- Developer: EVC Games
- Publisher: Versus Evil
- Platforms: Windows; Nintendo Switch; PlayStation 4; Xbox One;
- Release: Windows May 5, 2020 Switch, PS4, Xbox One September 10, 2020
- Genre: Tactical role-playing
- Mode: Single-player

= Wintermoor Tactics Club =

Wintermoor Tactics Club is a tactical role-playing game developed by EVC Games and published by Versus Evil in 2020. Gameplay combines elements of turn-based tactics and visual novels as players attempt to save a high school club from being disbanded.

== Gameplay ==
Players control a group of high school students who belong to an after-school club, the Wintermoor Tactics Club. The principal tells them that a series of snowball fights will determine if the sole after-school club is allowed to remain. The club members must use their knowledge of role-playing games to win the championship. Players also manage the Tactics Club's interactions with other students, which was inspired by visual novels. As the Tactics Club defeats other clubs, they recruit new members from them and gain more options in combat.

== Development ==
The game's development was documented by HitSave!, a video game preservation organization.

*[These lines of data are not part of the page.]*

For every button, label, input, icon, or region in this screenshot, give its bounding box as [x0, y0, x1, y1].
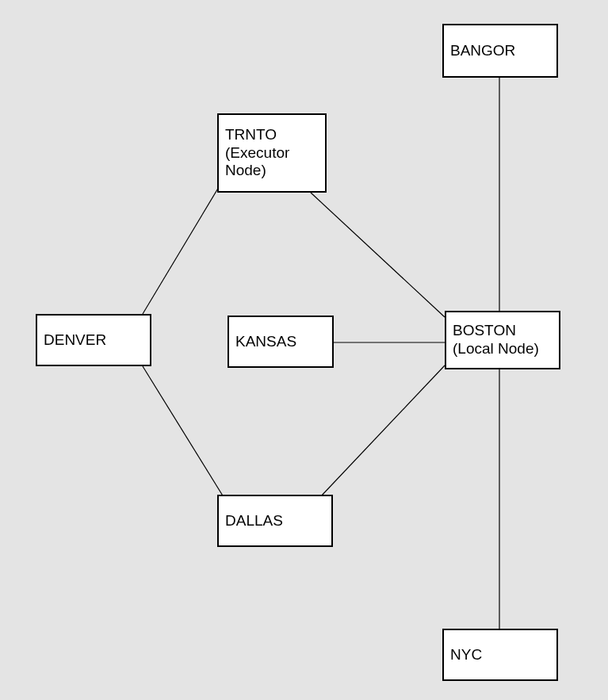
edge-trnto-denver: [143, 187, 219, 314]
edge-dallas-boston: [319, 365, 445, 498]
node-trnto: TRNTO (Executor Node): [217, 113, 327, 193]
node-denver: DENVER: [36, 314, 151, 366]
node-label: TRNTO (Executor Node): [225, 126, 319, 180]
node-label: KANSAS: [235, 333, 296, 351]
node-bangor: BANGOR: [442, 24, 558, 78]
diagram-canvas: BANGOR TRNTO (Executor Node) DENVER KANS…: [0, 0, 608, 700]
node-label: BANGOR: [450, 42, 515, 60]
node-label: BOSTON (Local Node): [453, 322, 553, 358]
node-label: DENVER: [44, 331, 106, 350]
edge-trnto-boston: [311, 193, 445, 317]
node-boston: BOSTON (Local Node): [445, 311, 560, 369]
node-label: DALLAS: [225, 512, 283, 530]
node-dallas: DALLAS: [217, 495, 333, 547]
node-label: NYC: [450, 646, 482, 664]
edge-denver-dallas: [143, 366, 228, 503]
node-nyc: NYC: [442, 629, 558, 681]
node-kansas: KANSAS: [228, 316, 334, 368]
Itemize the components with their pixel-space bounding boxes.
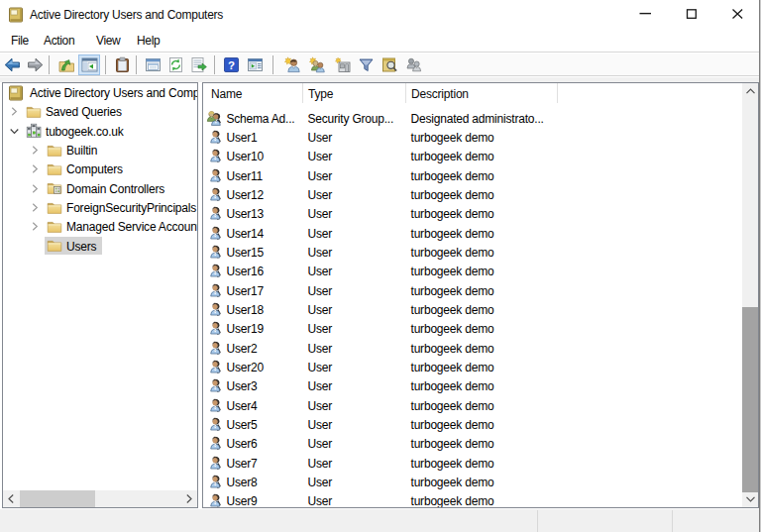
svg-text:?: ? bbox=[228, 59, 235, 71]
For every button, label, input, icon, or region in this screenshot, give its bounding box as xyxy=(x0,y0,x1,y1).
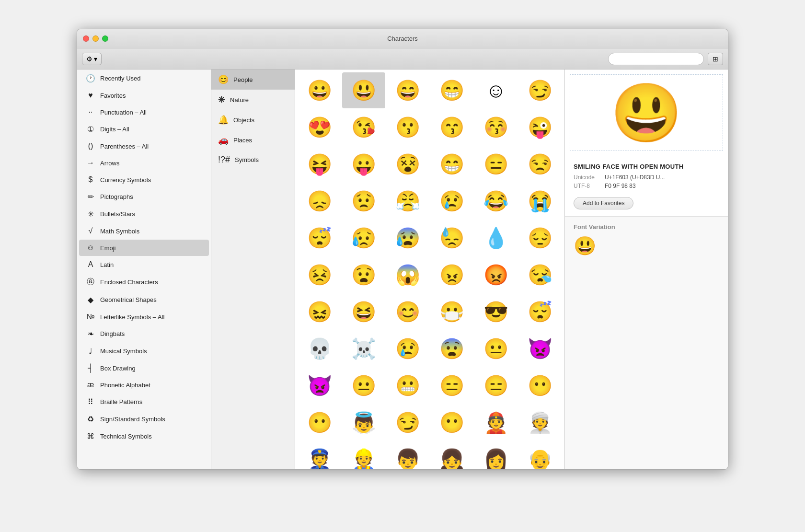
emoji-cell[interactable]: 😵 xyxy=(386,146,429,182)
emoji-cell[interactable]: 😶 xyxy=(518,368,562,404)
emoji-cell[interactable]: 😒 xyxy=(518,146,562,182)
sidebar-item-currency[interactable]: $ Currency Symbols xyxy=(79,172,209,188)
emoji-cell[interactable]: 😀 xyxy=(298,72,341,108)
emoji-cell[interactable]: 😙 xyxy=(430,109,473,145)
sidebar-item-arrows[interactable]: → Arrows xyxy=(79,155,209,171)
subcategory-item-places[interactable]: 🚗 Places xyxy=(211,130,295,150)
maximize-button[interactable] xyxy=(102,35,108,42)
emoji-cell[interactable]: 😴 xyxy=(518,294,562,330)
emoji-cell[interactable]: 😜 xyxy=(518,109,562,145)
emoji-cell[interactable]: 😐 xyxy=(342,368,385,404)
emoji-cell[interactable]: 😣 xyxy=(298,257,341,293)
sidebar-item-technical[interactable]: ⌘ Technical Symbols xyxy=(79,428,209,445)
emoji-cell[interactable]: 😚 xyxy=(474,109,518,145)
emoji-cell[interactable]: ☺️ xyxy=(474,72,518,108)
sidebar-item-geometrical[interactable]: ◆ Geometrical Shapes xyxy=(79,291,209,308)
sidebar-item-musical[interactable]: ♩ Musical Symbols xyxy=(79,343,209,359)
gear-button[interactable]: ⚙ ▾ xyxy=(82,53,102,65)
emoji-cell[interactable]: 😡 xyxy=(474,257,518,293)
sidebar-item-pictographs[interactable]: ✏ Pictographs xyxy=(79,188,209,205)
emoji-cell[interactable]: ☠️ xyxy=(342,331,385,367)
emoji-cell[interactable]: 😃 xyxy=(342,72,385,108)
emoji-cell[interactable]: 😑 xyxy=(474,368,518,404)
emoji-cell[interactable]: 👳 xyxy=(518,405,562,440)
emoji-cell[interactable]: 😐 xyxy=(474,331,518,367)
sidebar-item-letterlike[interactable]: № Letterlike Symbols – All xyxy=(79,309,209,325)
sidebar-item-digits[interactable]: ① Digits – All xyxy=(79,121,209,138)
emoji-cell[interactable]: 😴 xyxy=(298,220,341,256)
subcategory-item-objects[interactable]: 🔔 Objects xyxy=(211,110,295,130)
emoji-cell[interactable]: 😝 xyxy=(298,146,341,182)
emoji-cell[interactable]: 😢 xyxy=(386,331,429,367)
emoji-cell[interactable]: 👧 xyxy=(430,441,473,469)
emoji-cell[interactable]: 😶 xyxy=(298,405,341,440)
emoji-cell[interactable]: 😑 xyxy=(474,146,518,182)
emoji-cell[interactable]: 😁 xyxy=(430,146,473,182)
emoji-cell[interactable]: 😘 xyxy=(342,109,385,145)
sidebar-item-punctuation[interactable]: ·· Punctuation – All xyxy=(79,104,209,120)
subcategory-item-people[interactable]: 😊 People xyxy=(211,69,295,90)
emoji-cell[interactable]: 💀 xyxy=(298,331,341,367)
emoji-cell[interactable]: 😶 xyxy=(430,405,473,440)
sidebar-item-sign-standard[interactable]: ♻ Sign/Standard Symbols xyxy=(79,411,209,428)
emoji-cell[interactable]: 👮 xyxy=(298,441,341,469)
emoji-cell[interactable]: 😎 xyxy=(474,294,518,330)
search-input[interactable] xyxy=(608,53,704,65)
emoji-cell[interactable]: 😔 xyxy=(518,220,562,256)
emoji-cell[interactable]: 😢 xyxy=(430,183,473,219)
sidebar-item-braille[interactable]: ⠿ Braille Patterns xyxy=(79,393,209,410)
emoji-cell[interactable]: 👿 xyxy=(298,368,341,404)
sidebar-item-dingbats[interactable]: ❧ Dingbats xyxy=(79,325,209,342)
emoji-cell[interactable]: 👼 xyxy=(342,405,385,440)
emoji-cell[interactable]: 😷 xyxy=(430,294,473,330)
subcategory-item-symbols[interactable]: !?# Symbols xyxy=(211,150,295,170)
emoji-cell[interactable]: 👴 xyxy=(518,441,562,469)
emoji-cell[interactable]: 😬 xyxy=(386,368,429,404)
emoji-cell[interactable]: 😗 xyxy=(386,109,429,145)
sidebar-item-favorites[interactable]: ♥ Favorites xyxy=(79,87,209,104)
emoji-cell[interactable]: 😰 xyxy=(386,220,429,256)
grid-view-button[interactable]: ⊞ xyxy=(708,53,723,65)
emoji-cell[interactable]: 💧 xyxy=(474,220,518,256)
emoji-cell[interactable]: 😞 xyxy=(298,183,341,219)
emoji-cell[interactable]: 😛 xyxy=(342,146,385,182)
emoji-cell[interactable]: 😤 xyxy=(386,183,429,219)
emoji-cell[interactable]: 😍 xyxy=(298,109,341,145)
emoji-cell[interactable]: 😓 xyxy=(430,220,473,256)
emoji-cell[interactable]: 😄 xyxy=(386,72,429,108)
emoji-cell[interactable]: 👿 xyxy=(518,331,562,367)
sidebar-item-math[interactable]: √ Math Symbols xyxy=(79,223,209,239)
add-to-favorites-button[interactable]: Add to Favorites xyxy=(574,197,633,209)
sidebar-item-bullets[interactable]: ✳ Bullets/Stars xyxy=(79,206,209,222)
close-button[interactable] xyxy=(83,35,89,42)
sidebar-item-box-drawing[interactable]: ┤ Box Drawing xyxy=(79,360,209,376)
sidebar-item-enclosed[interactable]: ⓐ Enclosed Characters xyxy=(79,273,209,291)
emoji-cell[interactable]: 👷 xyxy=(342,441,385,469)
sidebar-item-emoji[interactable]: ☺ Emoji xyxy=(79,240,209,256)
emoji-grid-container[interactable]: 😀😃😄😁☺️😏😍😘😗😙😚😜😝😛😵😁😑😒😞😟😤😢😂😭😴😥😰😓💧😔😣😧😱😠😡😪😖😆😊… xyxy=(295,69,565,469)
subcategory-item-nature[interactable]: ❋ Nature xyxy=(211,90,295,110)
emoji-cell[interactable]: 😏 xyxy=(386,405,429,440)
emoji-cell[interactable]: 😆 xyxy=(342,294,385,330)
emoji-cell[interactable]: 😁 xyxy=(430,72,473,108)
emoji-cell[interactable]: 👲 xyxy=(474,405,518,440)
emoji-cell[interactable]: 😊 xyxy=(386,294,429,330)
emoji-cell[interactable]: 😏 xyxy=(518,72,562,108)
emoji-cell[interactable]: 😖 xyxy=(298,294,341,330)
sidebar-item-parentheses[interactable]: () Parentheses – All xyxy=(79,138,209,154)
sidebar-item-recently-used[interactable]: 🕐 Recently Used xyxy=(79,70,209,87)
emoji-cell[interactable]: 😠 xyxy=(430,257,473,293)
emoji-cell[interactable]: 😪 xyxy=(518,257,562,293)
emoji-cell[interactable]: 😭 xyxy=(518,183,562,219)
emoji-cell[interactable]: 😨 xyxy=(430,331,473,367)
emoji-cell[interactable]: 😂 xyxy=(474,183,518,219)
emoji-cell[interactable]: 😑 xyxy=(430,368,473,404)
minimize-button[interactable] xyxy=(92,35,99,42)
emoji-cell[interactable]: 😥 xyxy=(342,220,385,256)
emoji-cell[interactable]: 😟 xyxy=(342,183,385,219)
emoji-cell[interactable]: 👦 xyxy=(386,441,429,469)
sidebar-item-phonetic[interactable]: æ Phonetic Alphabet xyxy=(79,377,209,393)
emoji-cell[interactable]: 👩 xyxy=(474,441,518,469)
emoji-cell[interactable]: 😱 xyxy=(386,257,429,293)
sidebar-item-latin[interactable]: A Latin xyxy=(79,256,209,273)
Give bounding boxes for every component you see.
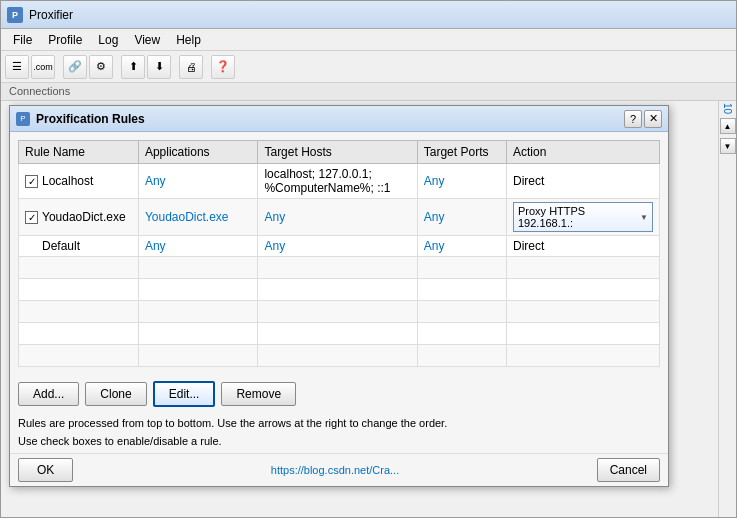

It was released for Windows on May 5 and for Nintendo Switch, PlayStation 4, and Xbox One on September 10, 2019.

== Reception ==
Wintermoor Tactics Club received positive reviews on Metacritic. RPGamer said it is a "tightly paced, well balanced alternative" to the Persona series. RPGFan said the game may be too easy for hardcore tactical role-playing game fans, but the reviewer enjoyed the uncomplicated gameplay and immersive world. Praising the narrative and combat, Gamereactor UK called it "one the most delightful indie titles I have played this year". NintendoWorldReport praised the game's "accessible gameplay and charming story beats" but suggested interested people play it on Windows because of performance problems on the Switch.